If the system collapses, family meetings are called, but on this afternoon, her older girls admit that their mom may be doing them a favour. "One of my friends doesn't know how to work an oven or a dishwasher," says Erin. "What are they supposed to do when they get older?"
At my house, reform is under way. The flow chart is a work in progress. My husband has already trained the kids to unload the groceries with military precision. And this summer, my father, a retired army officer, has promised to teach my eldest how to iron. That's the kind of outsourcing not even money can buy.
How to start them young
Start chores young; here's what your preschooler can accomplish. How does your teenager compare?

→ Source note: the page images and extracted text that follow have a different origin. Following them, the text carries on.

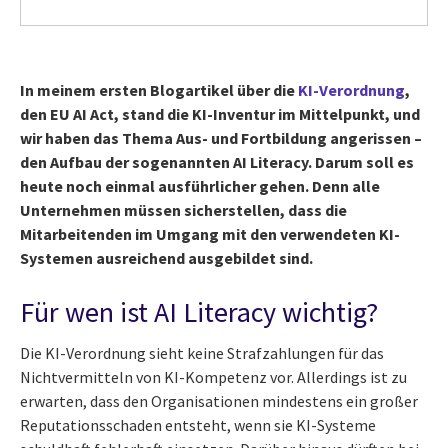
In meinem ersten Blogartikel über die
KI-Verordnung
,
den EU AI Act, stand die KI-Inventur im Mittelpunkt, und
wir haben das Thema Aus- und Fortbildung angerissen –
den Aufbau der sogenannten AI Literacy. Darum soll es
heute noch einmal ausführlicher gehen. Denn alle
Unternehmen müssen sicherstellen, dass die
Mitarbeitenden im Umgang mit den verwendeten KI-
Systemen ausreichend ausgebildet sind.
Für wen ist AI Literacy wichtig?
Die KI-Verordnung sieht keine Strafzahlungen für das
Nichtvermitteln von KI-Kompetenz vor. Allerdings ist zu
erwarten, dass den Organisationen mindestens ein großer
Reputationsschaden entsteht, wenn sie KI-Systeme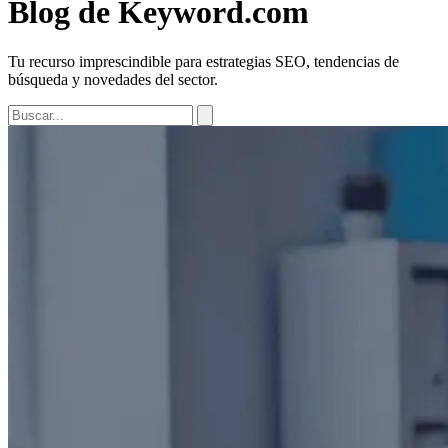
Blog de Keyword.com
Tu recurso imprescindible para estrategias SEO, tendencias de
búsqueda y novedades del sector.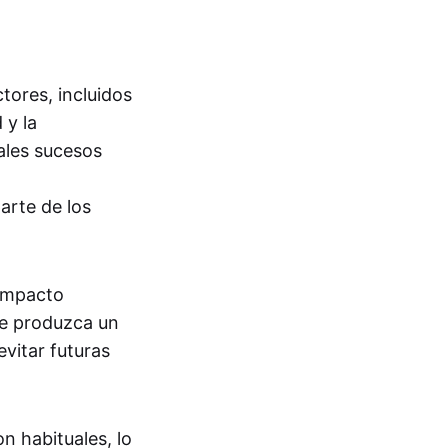
ores, incluidos
 y la
ales sucesos
arte de los
 impacto
se produzca un
vitar futuras
n habituales, lo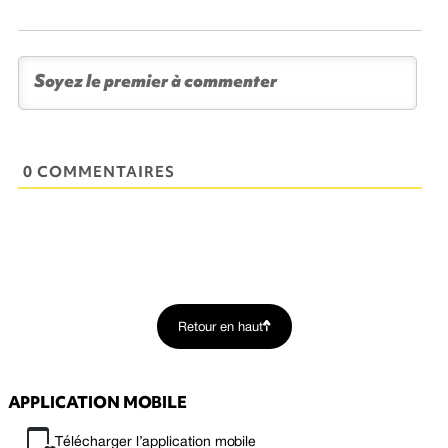
0 COMMENTAIRES
Retour en haut
APPLICATION MOBILE
Télécharger l’application mobile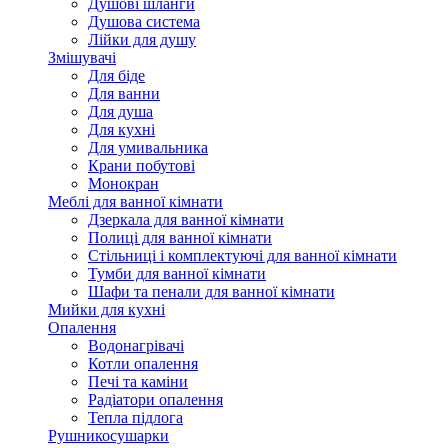
Душові шланги
Душова система
Лійки для душу
Змішувачі
Для біде
Для ванни
Для душа
Для кухні
Для умивальника
Крани побутові
Монокран
Меблі для ванної кімнати
Дзеркала для ванної кімнати
Полиці для ванної кімнати
Стільниці і комплектуючі для ванної кімнати
Тумби для ванної кімнати
Шафи та пенали для ванної кімнати
Мийки для кухні
Опалення
Водонагрівачі
Котли опалення
Печі та каміни
Радіатори опалення
Тепла підлога
Рушникосушарки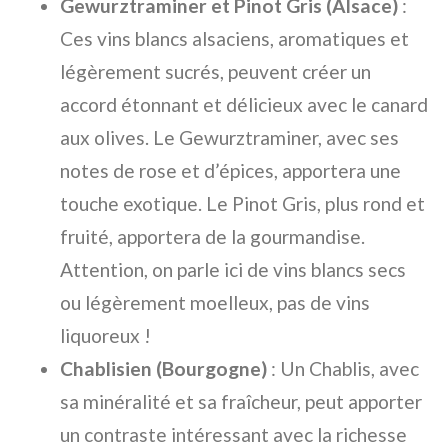
Gewurztraminer et Pinot Gris (Alsace)
:
Ces vins blancs alsaciens, aromatiques et
légèrement sucrés, peuvent créer un
accord étonnant et délicieux avec le canard
aux olives. Le Gewurztraminer, avec ses
notes de rose et d’épices, apportera une
touche exotique. Le Pinot Gris, plus rond et
fruité, apportera de la gourmandise.
Attention, on parle ici de vins blancs secs
ou légèrement moelleux, pas de vins
liquoreux !
Chablisien (Bourgogne)
: Un Chablis, avec
sa minéralité et sa fraîcheur, peut apporter
un contraste intéressant avec la richesse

Two-year-olds: Pick up toys and put them on a shelf or in a toy chest, put dirty clothes into the hamper and trash into the wastebasket, help sort laundry into lights and darks.
Three-year-olds: Water plants or feed pets, clean up her own spills, help clear the table, serve herself breakfast or a simple snack, put her clean, folded clothes in dresser drawers.
Four-year-olds: Set the table, take forks and spoons out of the dishwasher, dust, help with simple cooking tasks.
Five- and six-year-olds: Make their beds, empty small wastebaskets, pack their own backpack, help sort recycling items.